Pondok Robithoh Pengikat Hati Part 8



Pira sangat bingung apa yang harus dilakukannya, meskipun Bu Nyai mendukungnya untuk menerima ajakan ta"aruf dari Salim Perdana yang selalu ia panggil dengan bang Dana. Hatinya masih belum bisa menerima, apalagi disaat ada saudarinya yang juga menginginkan pemuda tersebut.

Sebelum bercerita dengan Intan tentang perkara yang sebenarnya. Pira sangat ingin menumpahkan segalanya pada Bu Hana yang sudah seperti ibunya sendiri. Tetapi sejak ia kembali ke kamar, Bu Hana tidak ada. Hanya ada Sulis yang sedang membaca buku.
Apakah aku bicara dengan Sulis? bukannya Sulis suka membaca buku. Kemungkinan besar dia bisa memberi solusi untuk masalahku ini. Sulis juga orangnya intovert yang jarang sekali ngobrol dengan orang-orang. Rahasiaku bakalan aman jika bercerita dengannya, pikir Pira dalam hati.

Tanpa pikir panjang, Pira menghampiri Sulis dan mengajaknya mengobrol santai. .

"Sulis, lagi sibuk gak? bolehkah kita ngobrol sebentar?."

"Tidak Pir, hanya lagi membaca buku.
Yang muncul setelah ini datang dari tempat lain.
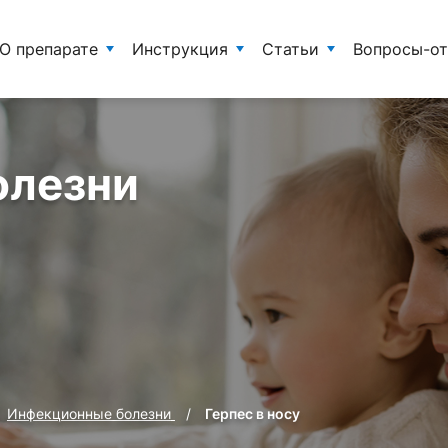
О препарате
Инструкция
Статьи
Вопросы-о
олезни
Инфекционные болезни
Герпес в носу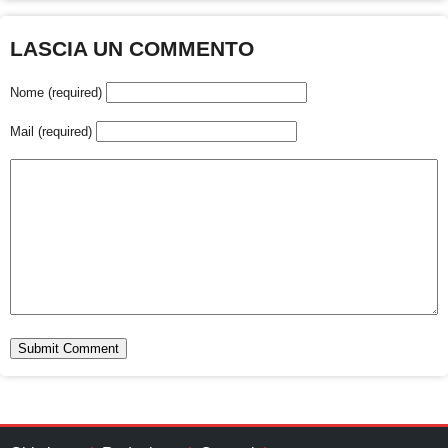
LASCIA UN COMMENTO
Nome (required)
Mail (required)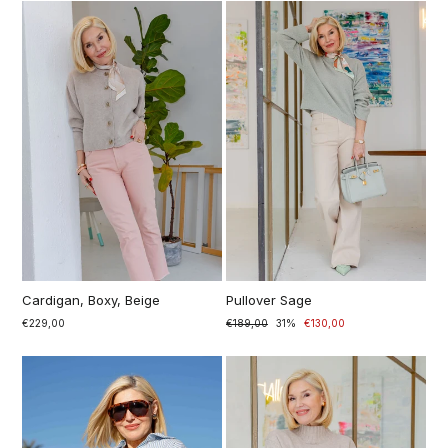
Cardigan, Boxy, Beige
Pullover Sage
€229,00
Prezzo
€189,00
Prezzo
31%
€130,00
di
scontato
listino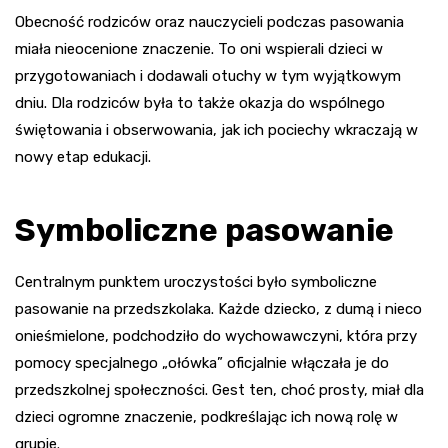
Obecność rodziców oraz nauczycieli podczas pasowania
miała nieocenione znaczenie. To oni wspierali dzieci w
przygotowaniach i dodawali otuchy w tym wyjątkowym
dniu. Dla rodziców była to także okazja do wspólnego
świętowania i obserwowania, jak ich pociechy wkraczają w
nowy etap edukacji.
Symboliczne pasowanie
Centralnym punktem uroczystości było symboliczne
pasowanie na przedszkolaka. Każde dziecko, z dumą i nieco
onieśmielone, podchodziło do wychowawczyni, która przy
pomocy specjalnego „ołówka” oficjalnie włączała je do
przedszkolnej społeczności. Gest ten, choć prosty, miał dla
dzieci ogromne znaczenie, podkreślając ich nową rolę w
grupie.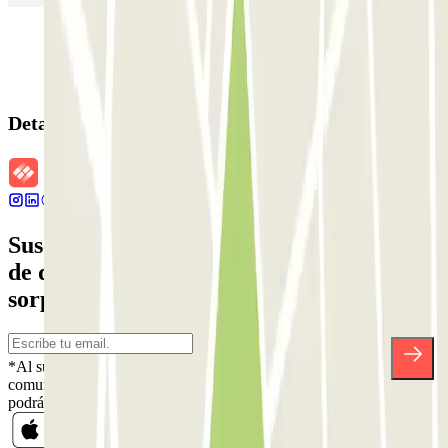
Detalles de la reserva
Suscríbete a nuestra newsletter y entérate
de descuentos, sorteos y otras muchas
sorpresas.
*Al suscribirte aceptas nuestra Política de Privacidad para recibir
comunicaciones comerciales de Parclick. Sin ningún compromiso,
podrás darte de baja cuando quieras en la misma newsletter.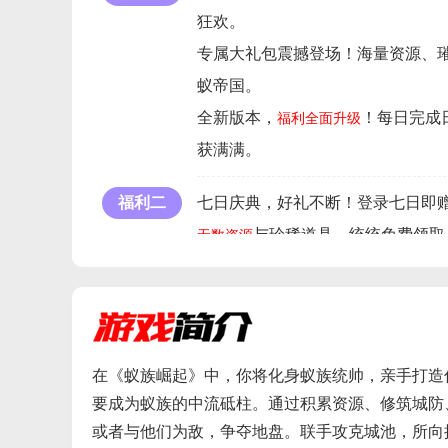
狂欢。
专属大礼包震撼登场！海量资源、
蚁帝国。
全新版本，
！每日完成
福利全面升级
获满满。
福利二
七日庆典，好礼不断！登录七日即
与珍稀道具，统统免费领取
无数资源
来袭！仅需6元，典藏
震撼首充福利
力，征服四方蚁域。
‌在《蚁族崛起》中，你将化身蚁族统帅，亲手打
要成为蚁族的中流砥柱。通过积累资源、修筑城防
或者与他们为敌，争夺地盘。联手攻克城池，所向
Kenapa?"

"Aku sangat bingung Lis, ada hal yang begitu rumit untuk aku dalam mengambil keputusan."

"Tentang apa?"

"Tentang diriku...."

"Kenapa dengan dirimu? aku perhatikan kamu orangnya cerdas, baik juga menghargai orang lain. Apakah kamu tidak salah cerita tentang dirimu kepadaku. Kita kan belum kenal dekat, kamu belum tahu aku yang sebenarnya Pir."

"Insyaallah aku yakin kepadamu Lis, kamu tidak akan membocorkan hal yang akan aku ceritakan nanti. Bukannya kamu seringkali sendirian di kamar membaca buku. Jarang sekali aku melihat kamu bergaul ataupun mengobrol santai dengan teman-teman lainnya."

"Baiklah, jika kamu benar-benar yakin. Aku akan mendengarkan ceritamu dan akan memberikan solusinya jika memang aku tahu jawabannya."

Pira menceritakan kejadian dari awal Tabligh Akbar, amanahnya Intan, bertemu dengan Bu Nyai, dan ajakan ta'aruf lelaki di masa lalunya. Sulis mendengarkan dengan seksama, dia berusaha mencermati kegelisahan yang sedang dilanda Pira.

"Subhanallah, anti di ajak ta"aruf. Aku saja sampai sekarang masih sendiri. Itu adalah hal baik, aku sepakat dengan Bu Nyai. Kamu harus adukan dengan Allah dulu sebelum mengambil keputusan. Kita tidak tahu takdir, kemungkinan kekasihmu dulu adalah jodohmu yang tertunda. Allah ingin kalian bertemu dan menempuh jalan yang diridoi untuk bersatu.

"Terus Lis?"

"Terus, kamu harus siap mental berbicara dengan Intan. kamu juga harus siap jika setelah kamu menyampaikan yang sebenarnya, sikap Intan akan berubah dan terkesan menjauh. Begitulah hati, ia sangat sensitif meskipun dengan saudara atau sahabat sendiri. Persaudaraan bakalan hancur hanya karena perkara hati."

"Jadi, apakah aku salah Lis?"

"Tidak Pir, kamu tidak salah. Hanya saja takdir sedang menguji keistiqomahanmu. Apakah kamu mampu melewatinya dengan kesabaran atau kamu kalah atas masalah tersebut."

"Lalu, apa yang harus aku lakukan?"

"Seperti yang aku katakan diawal, kamu harus berusaha terbuka dengan Intan, dan diiringi dengan kesabaran. Jangan tunggu waktu yang tepat, tapi segerakanlah waktu tersebut. Karena kita tidak tahu apa yang akan terjadi esok. Jika kamu jujur dan terbuka dengan Intan, aku yakin ia akan menerima hal tersebut dengan sikap bijak. Seperti pada kisah Salman Alfarisi yang merelakan cintanya untuk sahabatnya Abu Darda.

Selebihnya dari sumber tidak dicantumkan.